The new global marketplace is more complicated, does it worth it?

When doing business in India, you’d best pad your schedule with at least 10 minutes for every meeting and telephone call. In many African countries, hire more people than you need because it will be difficult to train, retain, and replace qualified executives and staff. If you want to do business in China, it is essential to have a partner who speaks Mandarin.

There was a time was when well-capitalized American entrepreneurs could follow a few simple rules and expand their businesses to sell fast food, fashion, entertainment, and computers to a waiting world.

It doesn’t work that way anymore.

As the developing world becomes incrementally richer and governments are making a point to trade with other low-income countries, expanding an American company in a foreign land—regardless of the nature of its business—is increasingly complex. Entrepreneurs who have done it say they learned, often the hard way, that there is no substitute for cultural awareness, patience, and flexible expectations.

“I was [in China] for a year before I made [my] first customer,” said Shawn Sabin, a boyish blond whose company, Sabin Metal Corporation, trades and recycles precious metals. He spent the time learning Mandarin, and eventually discovered why Chinese companies preferred to do business with him rather than with competing multinationals. “The Chinese like to do business at the top”, “All these big companies were sending in their salesmen, but with me, it was only me.”

A subsequent enterprise—teaching foreign businesspeople to speak Mandarin—was more fun and less stressful. But the metal-recycling business was so much more profitable that Sabin is thinking of expanding it to Saudi Arabia. “You know how it is,” he shrugged, “you make contacts.”

Scores of entrepreneurs hoping to do just that gathered Monday for the start of New York Entrepreneur Week, a five-day seminar on raising capital and many other aspects of growing a business. There are lots of reasons of take your venture abroad, but for most businesspeople the lure is often a vast new market. The world’s industrialized countries have been growing at a paltry 2 percent per year, according to the World Bank, while economies in the developing world are expanding by 7 percent or more. Much of this growth is centered in India and China, two markets with more than a billion potential customers each and an expanding, commodity-hungry middle class.
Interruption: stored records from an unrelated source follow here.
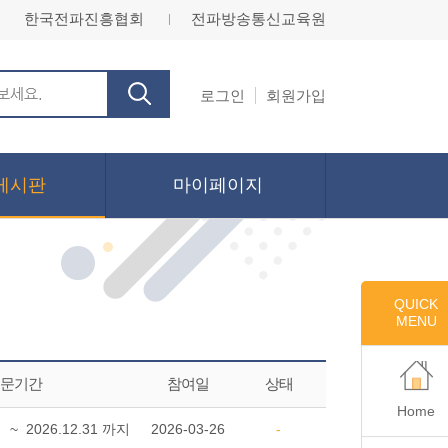
한국전파진흥협회
전파방송통신교육원
ㅣ
로그인
회원가입
게시판
마이페이지
QUICK
MENU
문기간
참여일
상태
Home
터 ~ 2026.12.31 까지
2026-03-26
-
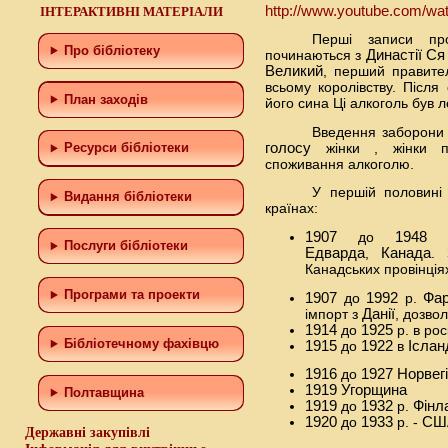
http://www.youtube.com/wa
ІНТЕРАКТИВНІ МАТЕРІАЛИ
Перші записи про
Про бібліотеку
починаються з
Династії Ся
Великий
, перший правит
всьому королівству. Після
План заходів
його сина Ці алкоголь був 
Введення заборони 
голосу
жінки , жінки пі
Ресурси бібліотеки
споживання алкоголю.
У першій половині 
Видання бібліотеки
країнах:
1907
до
1948
р
Послуги бібліотеки
Едварда
,
Канада
. 
Канадських провінція
Програми та проекти
1907
до
1992
р.
Фар
імпорт з
Данії
, дозво
1914
до
1925
р. в рос
Бiблiотечному фахiвцю
1915
до
1922
в
Ісланд
1916
до
1927
Норвег
1919
Угорщина
Полтавщина
1919
до
1932
р.
Фінл
1920
до
1933
р. -
СШ
Державні закупівлі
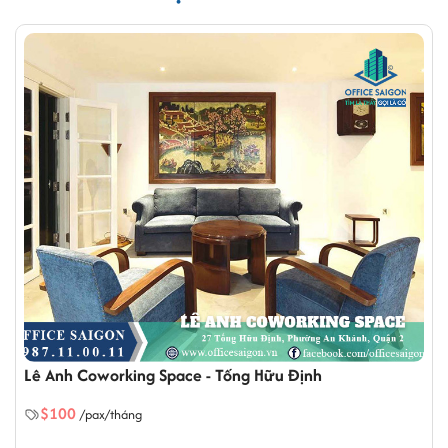
Lê Anh Coworking Space - Tống Hữu Định
$100
/pax/tháng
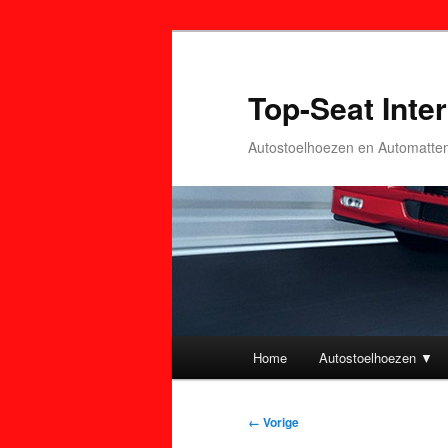
Top-Seat Inter
Autostoelhoezen en Automatte
Hoofdmenu
Home
Autostoelhoezen ▼
Spring
Spring
naar
naar
Afbeeldingsnavigatie
← Vorige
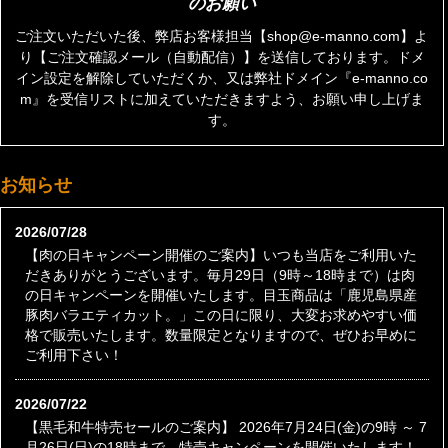
のお願い
ご注文いただいた後、弊店お客様担当【shop@e-manno.com】よ
り【ご注文確認メール（自動配信）】を送信しております。ドメ
イン設定を解除していただくか、又は弊社ドメイン『e-manno.co
m』を受信リストに加えていただきますよう、お願い申し上げま
す。
お知らせ
2026/07/28
【肉の日キャンペーン開催のご案内】いつも当店をご利用いた
だきありがとうございます。毎月29日（9時～18時まで）は肉
の日キャンペーンを開催いたします。目玉商品は「鹿児島県産
豚肉バラエティカット。」この日に限り、大変お求めやすい価
格で販売いたします。数量限定となりますので、ぜひお早めに
ご利用下さい！
2026/07/22
【黒毛和牛特売セールのご案内】 2026年7月24日(金)の9時 ～ 7
月26日(日)の18時まで、特売キャンペーンを開催いたします！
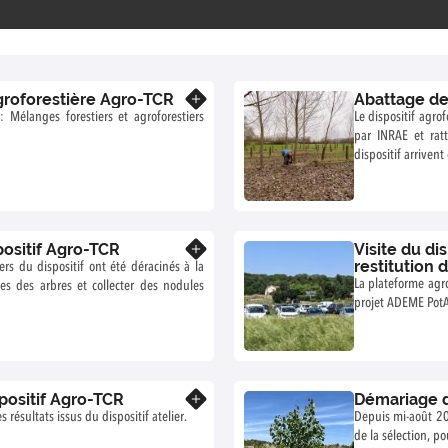
groforestière Agro-TCR
Abattage de
En savoir plus
 : Mélanges forestiers et agroforestiers
Le dispositif agro
par INRAE et rat
dispositif arriven
ositif Agro-TCR
Visite du di
En savoir plus
restitution 
s du dispositif ont été déracinés à la
La plateforme agrof
res des arbres et collecter des nodules
projet ADEME PotA-
positif Agro-TCR
Démariage d
En savoir plus
résultats issus du dispositif atelier.
Depuis mi-août 20
de la sélection, p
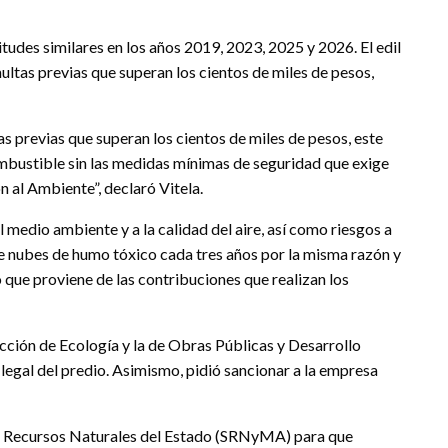
tudes similares en los años 2019, 2023, 2025 y 2026. El edil
ultas previas que superan los cientos de miles de pesos,
as previas que superan los cientos de miles de pesos, este
ombustible sin las medidas mínimas de seguridad que exige
 al Ambiente”, declaró Vitela.
 medio ambiente y a la calidad del aire, así como riesgos a
e nubes de humo tóxico cada tres años por la misma razón y
que proviene de las contribuciones que realizan los
rección de Ecología y la de Obras Públicas y Desarrollo
legal del predio. Asimismo, pidió sancionar a la empresa
a de Recursos Naturales del Estado (SRNyMA) para que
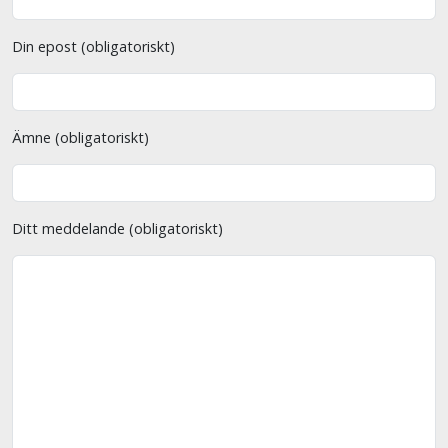
Din epost (obligatoriskt)
Ämne (obligatoriskt)
Ditt meddelande (obligatoriskt)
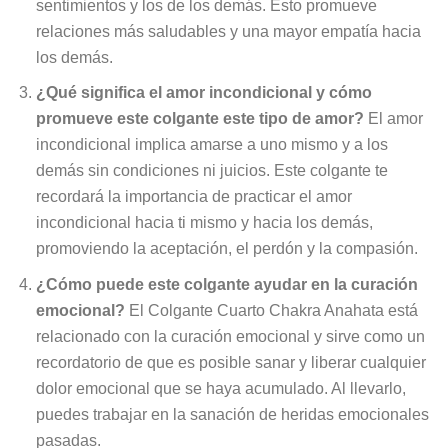
sentimientos y los de los demás. Esto promueve
relaciones más saludables y una mayor empatía hacia
los demás.
¿Qué significa el amor incondicional y cómo
promueve este colgante este tipo de amor?
El amor
incondicional implica amarse a uno mismo y a los
demás sin condiciones ni juicios. Este colgante te
recordará la importancia de practicar el amor
incondicional hacia ti mismo y hacia los demás,
promoviendo la aceptación, el perdón y la compasión.
¿Cómo puede este colgante ayudar en la curación
emocional?
El Colgante Cuarto Chakra Anahata está
relacionado con la curación emocional y sirve como un
recordatorio de que es posible sanar y liberar cualquier
dolor emocional que se haya acumulado. Al llevarlo,
puedes trabajar en la sanación de heridas emocionales
pasadas.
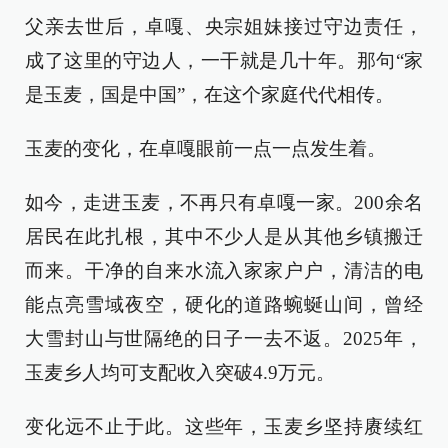
父亲去世后，卓嘎、央宗姐妹接过守边责任，
成了这里的守边人，一干就是几十年。那句“家
是玉麦，国是中国”，在这个家庭代代相传。
玉麦的变化，在卓嘎眼前一点一点发生着。
如今，走进玉麦，不再只有卓嘎一家。200余名
居民在此扎根，其中不少人是从其他乡镇搬迁
而来。干净的自来水流入家家户户，清洁的电
能点亮雪域夜空，硬化的道路蜿蜒山间，曾经
大雪封山与世隔绝的日子一去不返。2025年，
玉麦乡人均可支配收入突破4.9万元。
变化远不止于此。这些年，玉麦乡坚持赓续红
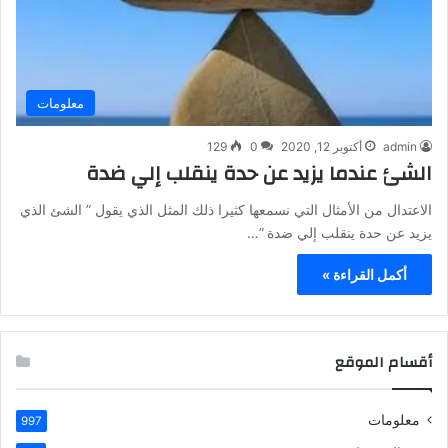
معلومات
admin
أكتوبر 12, 2020
0
129
الشئ عندما يزيد عن حدة ينقلب إلي ضدة
الاعتدال من الأمثال التي نسمعها كثيرا ذلك المثل الذي يقول ” الشئ الذي
يزيد عن حدة ينقلب إلي ضدة ”…
أكمل القراءة »
أقسام الموقع
معلومات
997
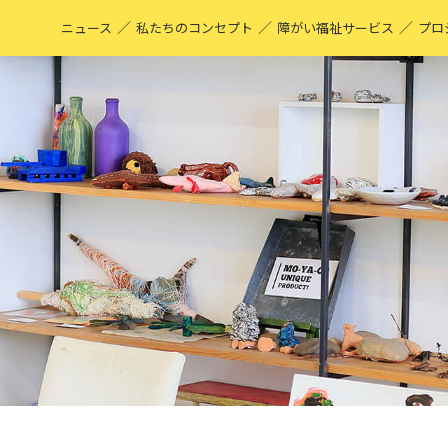
／
／
／
ニュース
私たちのコンセプト
障がい福祉サービス
プロ
M
表
ア
M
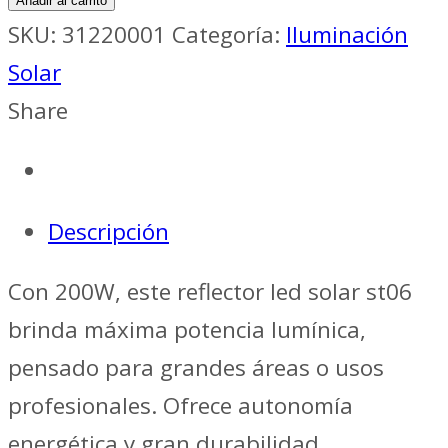
Añadir al carrito
SKU:
31220001
Categoría:
Iluminación
Solar
Share
Descripción
Con 200W, este reflector led solar st06
brinda máxima potencia lumínica,
pensado para grandes áreas o usos
profesionales. Ofrece autonomía
energética y gran durabilidad.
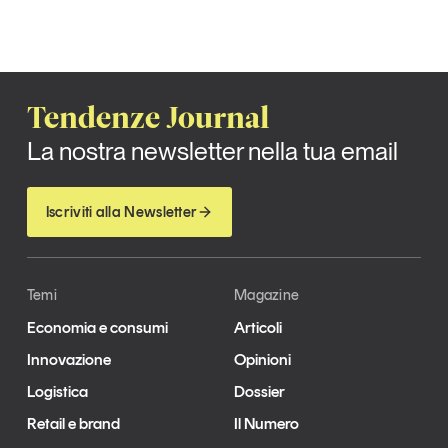
Tendenze Journal
La nostra newsletter nella tua email
Iscriviti
Tendenze Journal
La nostra newsletter nella tua email
Iscriviti alla Newsletter
Temi
Magazine
Economia e consumi
Articoli
Innovazione
Opinioni
Logistica
Dossier
Un anno di
Tendenze
2026
Retail e brand
Il Numero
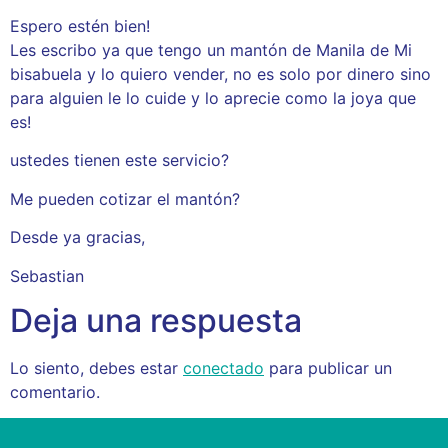
Espero estén bien!
Les escribo ya que tengo un mantón de Manila de Mi
bisabuela y lo quiero vender, no es solo por dinero sino
para alguien le lo cuide y lo aprecie como la joya que
es!
ustedes tienen este servicio?
Me pueden cotizar el mantón?
Desde ya gracias,
Sebastian
Deja una respuesta
Lo siento, debes estar
conectado
para publicar un
comentario.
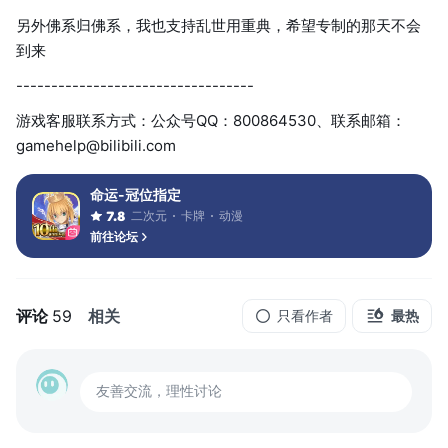
另外佛系归佛系，我也支持乱世用重典，希望专制的那天不会
到来
----------------------------------
游戏客服联系方式：公众号QQ：800864530、联系邮箱：
gamehelp@bilibili.com
命运-冠位指定
二次元
卡牌
动漫
7.8
前往论坛
评论
59
相关
只看作者
最热
友善交流，理性讨论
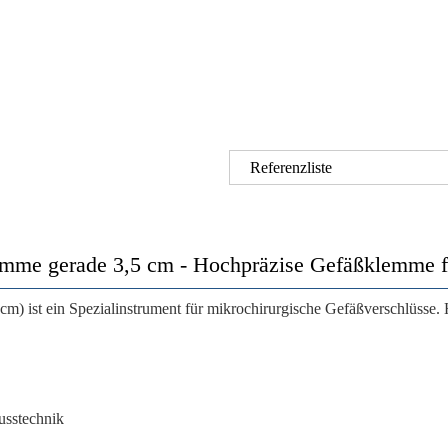
Referenzliste
 gerade 3,5 cm - Hochpräzise Gefäßklemme für 
cm) ist ein Spezialinstrument für mikrochirurgische Gefäßverschlüsse. 
sstechnik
Of all the difficult foreign markets to crack, “Africa takes the prize,” said Tugba Gurcanlar, who works on the World Bank’s private-sector development in Africa. Indeed, foreign businessmen have had to deal with government corruption and instability, poor infrastructure, and cutthroat competition around the shallow labor pool when trying to recruit staff and executives. But the continent offers minerals, metals, and other natural resources, nascent agribusiness, tourism potential, and abundant opportunities to develop alternative-energy technologies from hydroelectric to solar power, Gurcanlar said. It is a market with untapped potential: Africa is growing younger, and by 2050 is expected to boast 20 percent of the world’s 18-and-unders.

Which African countries are safest to invest in? Look to the United Nations, donor countries, and nongovernmental organizations, Gurcanlar suggested. They will not commit to long-term projects unless they are confident the work will be completed. (South Africa, Mozambique, Angola, Tanzania, Namibia, and Senegal are among those with considerable direct investment. Although rich in natural resources, Zimbabwe, the Democratic Republic of Congo, Sudan, and Niger are not. ) Entrepreneurs need to decide “how much risk you can stand, and what kind,” she added.

China might give U.S. businessmen just as much trouble—but for entirely different reasons. Unlike India, which was colonized by the British, the Chinese people don’t generally speak English. American goods no longer confer status the way they used to. Business decisions can take a year or more to reach, or executives may choose to hurtle ahead immediately. And then there’s the time difference from the United States. Meanwhile, India is proving to be “a very go-go-go environment,” according to Amol Sarva, founder of Peek—a mobile device company that sends and receives email less expensively than a full smartphone and is marketed primarily in India. Nonetheless, he said with frustration, expect “meandering business meetings” and lots of personal contact with suppliers, partners, and investors.

“You need your people on the ground. You cannot do this by email and Skype.” He said he is still often bewildered by the business culture, despite his own Indian roots. Peek’s customers are the 99 percent of the world without BlackBerrys or iPhones who still want access to long-distance customers and business associates, market prices, and other business-related information. The devices Sarva sells are cheaper, but the volume makes up for it.

“The richness and the scale surpasses what can be done here,” Sarva told the entrepreneurs’ meeting.

Strategic partnering is one way to gain a foothold in a lucrative foreign market, or at least gain some language and cultural gravitas. One novel approach: Track down recent graduates of American business schools to find someone who can bridge the cultures or even share your entrepreneurial spirit.